Tiny Star's Unexpected Weight Raises Big Astronomical Questions

By DENNIS OVERBYE

The smallest star ever to be reliably weighed has tipped the scales at more than twice its expected mass, astronomers say.

As a result, much of what they thought they knew about the low-mass bits of cosmic litter, which hover on the edge of stardom, may be in doubt. The work, released last week, suggests that astronomers may have systematically underestimated the masses of these objects and thus misidentified the smallest members of their realm.

"This discovery will force astronomers to rethink what masses of the smallest objects produced in nature really are," said Dr. Laird M. Close of the University of Arizona, leader of an international team of astronomers, which reported the result in the journal Nature.

Dr. Alan Boss, a theorist at the Carnegie Institution in Washington, called the work "a most interesting astronomical advance" that underscored the need for astronomers to anchor their theories with measurements.

...

Astronomers usually deduce the masses of stars from their luminosities, and on that basis the star, AB Doradus C, should be about 50 times as massive as Jupiter, making it a brown dwarf, a failed star.

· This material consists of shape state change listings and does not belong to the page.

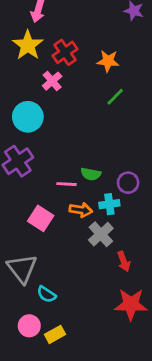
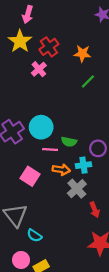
cyan circle: (28, 117) -> (41, 127), moved

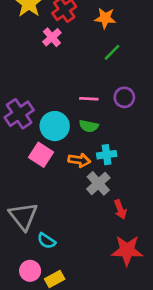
cyan circle: (41, 127) -> (55, 126), moved
purple circle: (98, 148) -> (124, 97), moved
pink line: (50, 150) -> (89, 99), moved
pink square: (30, 176) -> (41, 155), moved

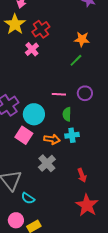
orange star: (105, 18) -> (82, 39), moved
green semicircle: (89, 126) -> (67, 114), moved, turned 80
gray cross: (98, 183) -> (47, 163), moved
red star: (127, 250) -> (87, 205), turned 30

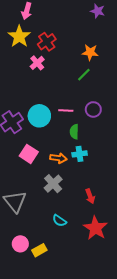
cyan circle: (34, 114) -> (39, 116), moved
cyan semicircle: (28, 198) -> (59, 221), moved

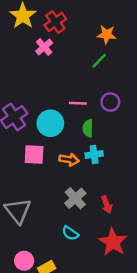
cyan circle: (39, 116) -> (50, 123), moved
pink square: (29, 154) -> (34, 154), turned -30
gray cross: (53, 184) -> (75, 198), moved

But on the basis of its orbit, they were able to determine that AB Doradus C was actually 93 times as massive as Jupiter, putting it in the range of a small star.

...

For a star, mass is everything. How massive it is determines how dense and hot its core is and what kind, if any, of thermonuclear reactions can go on there. According to theory, an object that is less than about 75 times as massive as Jupiter will not have enough oomph to ignite and start burning hydrogen into helium, and so will remain a brown dwarf. The Sun, by comparison, is about 1,000 times as massive as Jupiter.

...

The issue of how small a star can be is one that astronomers are eager to explore, but as Dr. Close admitted, his new result suggests that such objects are fainter and harder to study than astronomers had hoped. So the answer will be hard to resolve.